*WHAT YOU SHOULD DO*
Among the records below, find the line that has "procesos de alta temperatura"; from there, give the lines again exactly, and stop after the line that has "коммуналку с 1 июля".

Transcribed page contents
=-=-=-=-=

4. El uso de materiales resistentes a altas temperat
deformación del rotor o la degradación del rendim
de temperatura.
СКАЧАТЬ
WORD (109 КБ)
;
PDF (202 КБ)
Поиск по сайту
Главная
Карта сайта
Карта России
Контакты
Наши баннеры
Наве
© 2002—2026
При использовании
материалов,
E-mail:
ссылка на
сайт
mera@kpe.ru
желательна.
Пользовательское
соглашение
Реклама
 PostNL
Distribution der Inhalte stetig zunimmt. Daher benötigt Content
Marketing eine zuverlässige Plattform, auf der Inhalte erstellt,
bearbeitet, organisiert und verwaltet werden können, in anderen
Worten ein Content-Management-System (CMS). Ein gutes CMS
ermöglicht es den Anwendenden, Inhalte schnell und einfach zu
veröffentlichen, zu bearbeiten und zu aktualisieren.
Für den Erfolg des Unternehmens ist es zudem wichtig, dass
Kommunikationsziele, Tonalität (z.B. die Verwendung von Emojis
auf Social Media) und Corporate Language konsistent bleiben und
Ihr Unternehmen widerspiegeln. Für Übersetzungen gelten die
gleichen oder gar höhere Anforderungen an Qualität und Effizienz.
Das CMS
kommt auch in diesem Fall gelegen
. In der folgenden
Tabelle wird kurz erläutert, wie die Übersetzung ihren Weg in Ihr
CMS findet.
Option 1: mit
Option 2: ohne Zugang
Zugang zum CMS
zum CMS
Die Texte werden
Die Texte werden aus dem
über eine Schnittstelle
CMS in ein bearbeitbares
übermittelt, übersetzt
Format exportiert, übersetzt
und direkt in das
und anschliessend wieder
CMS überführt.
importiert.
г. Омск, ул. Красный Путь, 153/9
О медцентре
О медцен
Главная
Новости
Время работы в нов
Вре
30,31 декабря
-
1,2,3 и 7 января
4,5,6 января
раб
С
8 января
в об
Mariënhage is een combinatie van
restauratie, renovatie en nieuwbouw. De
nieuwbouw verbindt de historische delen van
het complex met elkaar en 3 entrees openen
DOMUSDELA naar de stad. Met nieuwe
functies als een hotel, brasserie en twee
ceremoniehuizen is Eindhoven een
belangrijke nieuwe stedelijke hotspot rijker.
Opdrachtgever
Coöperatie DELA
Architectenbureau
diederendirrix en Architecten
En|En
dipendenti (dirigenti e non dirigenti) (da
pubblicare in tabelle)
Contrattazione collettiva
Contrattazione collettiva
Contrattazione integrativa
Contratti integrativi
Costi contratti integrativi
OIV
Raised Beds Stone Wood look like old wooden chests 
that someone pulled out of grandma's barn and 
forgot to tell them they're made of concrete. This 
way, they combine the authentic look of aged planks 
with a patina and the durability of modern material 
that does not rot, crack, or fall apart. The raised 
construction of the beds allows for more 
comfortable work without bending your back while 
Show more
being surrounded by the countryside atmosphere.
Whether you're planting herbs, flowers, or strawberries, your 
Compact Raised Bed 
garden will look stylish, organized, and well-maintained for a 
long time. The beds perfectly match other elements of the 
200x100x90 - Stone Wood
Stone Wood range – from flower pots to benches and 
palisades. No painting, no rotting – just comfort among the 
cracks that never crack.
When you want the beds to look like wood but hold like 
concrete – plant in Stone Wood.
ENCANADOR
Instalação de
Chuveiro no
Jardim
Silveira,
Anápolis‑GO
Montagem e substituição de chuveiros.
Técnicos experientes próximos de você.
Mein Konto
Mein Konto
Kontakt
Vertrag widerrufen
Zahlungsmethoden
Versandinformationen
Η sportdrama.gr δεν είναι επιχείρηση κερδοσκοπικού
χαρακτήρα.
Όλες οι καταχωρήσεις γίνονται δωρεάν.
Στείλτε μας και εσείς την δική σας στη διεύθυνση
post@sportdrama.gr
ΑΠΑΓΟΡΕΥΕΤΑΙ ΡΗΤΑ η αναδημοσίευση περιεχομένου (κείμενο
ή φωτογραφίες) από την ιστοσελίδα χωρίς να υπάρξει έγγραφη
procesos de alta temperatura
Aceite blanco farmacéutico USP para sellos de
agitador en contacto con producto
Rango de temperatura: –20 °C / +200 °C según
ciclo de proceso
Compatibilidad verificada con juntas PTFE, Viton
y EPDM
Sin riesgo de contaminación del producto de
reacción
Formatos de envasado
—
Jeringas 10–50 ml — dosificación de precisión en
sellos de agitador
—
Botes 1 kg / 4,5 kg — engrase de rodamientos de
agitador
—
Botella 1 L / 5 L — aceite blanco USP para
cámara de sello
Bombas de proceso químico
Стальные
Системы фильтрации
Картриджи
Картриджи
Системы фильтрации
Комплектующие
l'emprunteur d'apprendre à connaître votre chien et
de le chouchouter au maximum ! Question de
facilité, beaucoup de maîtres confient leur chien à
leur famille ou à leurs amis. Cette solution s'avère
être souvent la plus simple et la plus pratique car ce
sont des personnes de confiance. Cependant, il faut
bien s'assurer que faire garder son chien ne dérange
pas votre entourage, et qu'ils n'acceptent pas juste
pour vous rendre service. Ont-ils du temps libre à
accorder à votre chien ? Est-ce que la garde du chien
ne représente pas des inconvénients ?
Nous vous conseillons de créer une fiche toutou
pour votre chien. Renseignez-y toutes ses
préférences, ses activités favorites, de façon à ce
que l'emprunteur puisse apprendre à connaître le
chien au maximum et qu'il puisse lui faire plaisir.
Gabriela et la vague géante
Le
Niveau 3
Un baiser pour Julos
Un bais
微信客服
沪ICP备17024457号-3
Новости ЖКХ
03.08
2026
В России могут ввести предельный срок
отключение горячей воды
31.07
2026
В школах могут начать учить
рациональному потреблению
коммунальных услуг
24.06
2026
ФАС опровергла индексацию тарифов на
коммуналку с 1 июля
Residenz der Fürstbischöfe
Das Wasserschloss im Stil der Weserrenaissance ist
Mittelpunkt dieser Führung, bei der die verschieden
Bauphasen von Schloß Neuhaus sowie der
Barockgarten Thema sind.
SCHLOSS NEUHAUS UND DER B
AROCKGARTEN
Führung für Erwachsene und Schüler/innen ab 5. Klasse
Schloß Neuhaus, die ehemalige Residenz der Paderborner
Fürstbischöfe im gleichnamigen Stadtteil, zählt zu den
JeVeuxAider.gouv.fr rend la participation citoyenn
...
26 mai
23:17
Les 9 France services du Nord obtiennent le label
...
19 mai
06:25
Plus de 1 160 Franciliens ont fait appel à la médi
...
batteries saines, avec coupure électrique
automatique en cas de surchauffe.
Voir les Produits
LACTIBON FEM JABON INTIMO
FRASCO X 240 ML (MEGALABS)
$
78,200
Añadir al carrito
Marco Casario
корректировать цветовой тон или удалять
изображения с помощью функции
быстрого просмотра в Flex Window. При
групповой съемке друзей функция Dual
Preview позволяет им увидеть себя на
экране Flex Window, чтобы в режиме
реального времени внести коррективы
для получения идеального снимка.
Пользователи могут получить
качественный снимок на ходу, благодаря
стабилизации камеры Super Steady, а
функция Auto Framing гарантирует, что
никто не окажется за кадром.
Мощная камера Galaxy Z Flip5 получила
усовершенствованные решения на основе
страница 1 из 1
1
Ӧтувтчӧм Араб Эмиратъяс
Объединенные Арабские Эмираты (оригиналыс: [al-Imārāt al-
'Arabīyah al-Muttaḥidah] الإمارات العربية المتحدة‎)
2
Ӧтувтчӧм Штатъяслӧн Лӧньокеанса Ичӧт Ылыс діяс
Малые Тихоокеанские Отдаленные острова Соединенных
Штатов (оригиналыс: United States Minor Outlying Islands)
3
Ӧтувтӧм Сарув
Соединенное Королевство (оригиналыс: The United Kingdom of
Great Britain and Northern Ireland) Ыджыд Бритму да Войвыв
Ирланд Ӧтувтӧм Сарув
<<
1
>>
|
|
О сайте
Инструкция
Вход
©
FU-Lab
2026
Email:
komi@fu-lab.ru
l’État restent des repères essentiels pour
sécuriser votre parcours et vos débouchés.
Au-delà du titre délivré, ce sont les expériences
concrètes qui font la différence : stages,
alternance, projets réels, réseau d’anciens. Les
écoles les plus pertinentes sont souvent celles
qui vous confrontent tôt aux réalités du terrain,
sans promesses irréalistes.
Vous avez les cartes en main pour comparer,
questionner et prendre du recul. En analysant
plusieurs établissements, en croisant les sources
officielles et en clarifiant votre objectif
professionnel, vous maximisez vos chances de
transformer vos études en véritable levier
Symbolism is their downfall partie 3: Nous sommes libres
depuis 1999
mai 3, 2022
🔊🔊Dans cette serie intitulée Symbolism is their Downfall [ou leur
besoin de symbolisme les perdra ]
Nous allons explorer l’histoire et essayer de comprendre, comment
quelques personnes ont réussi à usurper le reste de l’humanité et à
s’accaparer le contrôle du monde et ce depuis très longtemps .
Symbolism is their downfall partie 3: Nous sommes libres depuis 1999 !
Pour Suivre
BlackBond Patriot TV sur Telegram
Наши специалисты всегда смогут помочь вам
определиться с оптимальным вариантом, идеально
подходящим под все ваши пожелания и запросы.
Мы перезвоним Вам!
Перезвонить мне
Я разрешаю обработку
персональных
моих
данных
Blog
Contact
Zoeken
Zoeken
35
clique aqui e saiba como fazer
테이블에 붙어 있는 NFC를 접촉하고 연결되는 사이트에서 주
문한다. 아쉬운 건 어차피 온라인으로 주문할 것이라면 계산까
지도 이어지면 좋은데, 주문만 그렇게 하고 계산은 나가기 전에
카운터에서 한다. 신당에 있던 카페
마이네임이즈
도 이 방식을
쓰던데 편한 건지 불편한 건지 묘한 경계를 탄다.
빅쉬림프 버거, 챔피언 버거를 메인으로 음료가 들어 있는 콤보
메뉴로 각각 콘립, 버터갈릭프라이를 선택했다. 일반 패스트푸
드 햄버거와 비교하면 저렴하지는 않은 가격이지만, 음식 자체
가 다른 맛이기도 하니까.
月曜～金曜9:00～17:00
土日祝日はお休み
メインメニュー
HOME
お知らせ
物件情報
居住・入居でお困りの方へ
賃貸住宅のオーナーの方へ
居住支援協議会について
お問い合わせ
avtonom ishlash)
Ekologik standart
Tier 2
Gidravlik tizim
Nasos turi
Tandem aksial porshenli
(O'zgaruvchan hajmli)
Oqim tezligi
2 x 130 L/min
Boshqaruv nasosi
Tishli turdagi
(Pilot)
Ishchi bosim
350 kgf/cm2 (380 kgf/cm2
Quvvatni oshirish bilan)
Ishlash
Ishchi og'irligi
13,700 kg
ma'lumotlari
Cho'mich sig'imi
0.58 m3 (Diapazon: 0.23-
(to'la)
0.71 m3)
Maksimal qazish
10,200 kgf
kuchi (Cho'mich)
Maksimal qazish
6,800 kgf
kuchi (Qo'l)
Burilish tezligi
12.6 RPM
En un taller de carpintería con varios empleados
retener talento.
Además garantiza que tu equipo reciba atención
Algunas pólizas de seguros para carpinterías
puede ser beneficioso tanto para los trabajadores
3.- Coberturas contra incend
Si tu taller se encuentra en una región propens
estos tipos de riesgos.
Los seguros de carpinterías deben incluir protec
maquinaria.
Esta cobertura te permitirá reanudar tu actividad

=-=-=-=-=

*ANSWER TO THE PROBLEM*
procesos de alta temperatura
Aceite blanco farmacéutico USP para sellos de
agitador en contacto con producto
Rango de temperatura: –20 °C / +200 °C según
ciclo de proceso
Compatibilidad verificada con juntas PTFE, Viton
y EPDM
Sin riesgo de contaminación del producto de
reacción
Formatos de envasado
—
Jeringas 10–50 ml — dosificación de precisión en
sellos de agitador
—
Botes 1 kg / 4,5 kg — engrase de rodamientos de
agitador
—
Botella 1 L / 5 L — aceite blanco USP para
cámara de sello
Bombas de proceso químico
Стальные
Системы фильтрации
Картриджи
Картриджи
Системы фильтрации
Комплектующие
l'emprunteur d'apprendre à connaître votre chien et
de le chouchouter au maximum ! Question de
facilité, beaucoup de maîtres confient leur chien à
leur famille ou à leurs amis. Cette solution s'avère
être souvent la plus simple et la plus pratique car ce
sont des personnes de confiance. Cependant, il faut
bien s'assurer que faire garder son chien ne dérange
pas votre entourage, et qu'ils n'acceptent pas juste
pour vous rendre service. Ont-ils du temps libre à
accorder à votre chien ? Est-ce que la garde du chien
ne représente pas des inconvénients ?
Nous vous conseillons de créer une fiche toutou
pour votre chien. Renseignez-y toutes ses
préférences, ses activités favorites, de façon à ce
que l'emprunteur puisse apprendre à connaître le
chien au maximum et qu'il puisse lui faire plaisir.
Gabriela et la vague géante
Le
Niveau 3
Un baiser pour Julos
Un bais
微信客服
沪ICP备17024457号-3
Новости ЖКХ
03.08
2026
В России могут ввести предельный срок
отключение горячей воды
31.07
2026
В школах могут начать учить
рациональному потреблению
коммунальных услуг
24.06
2026
ФАС опровергла индексацию тарифов на
коммуналку с 1 июля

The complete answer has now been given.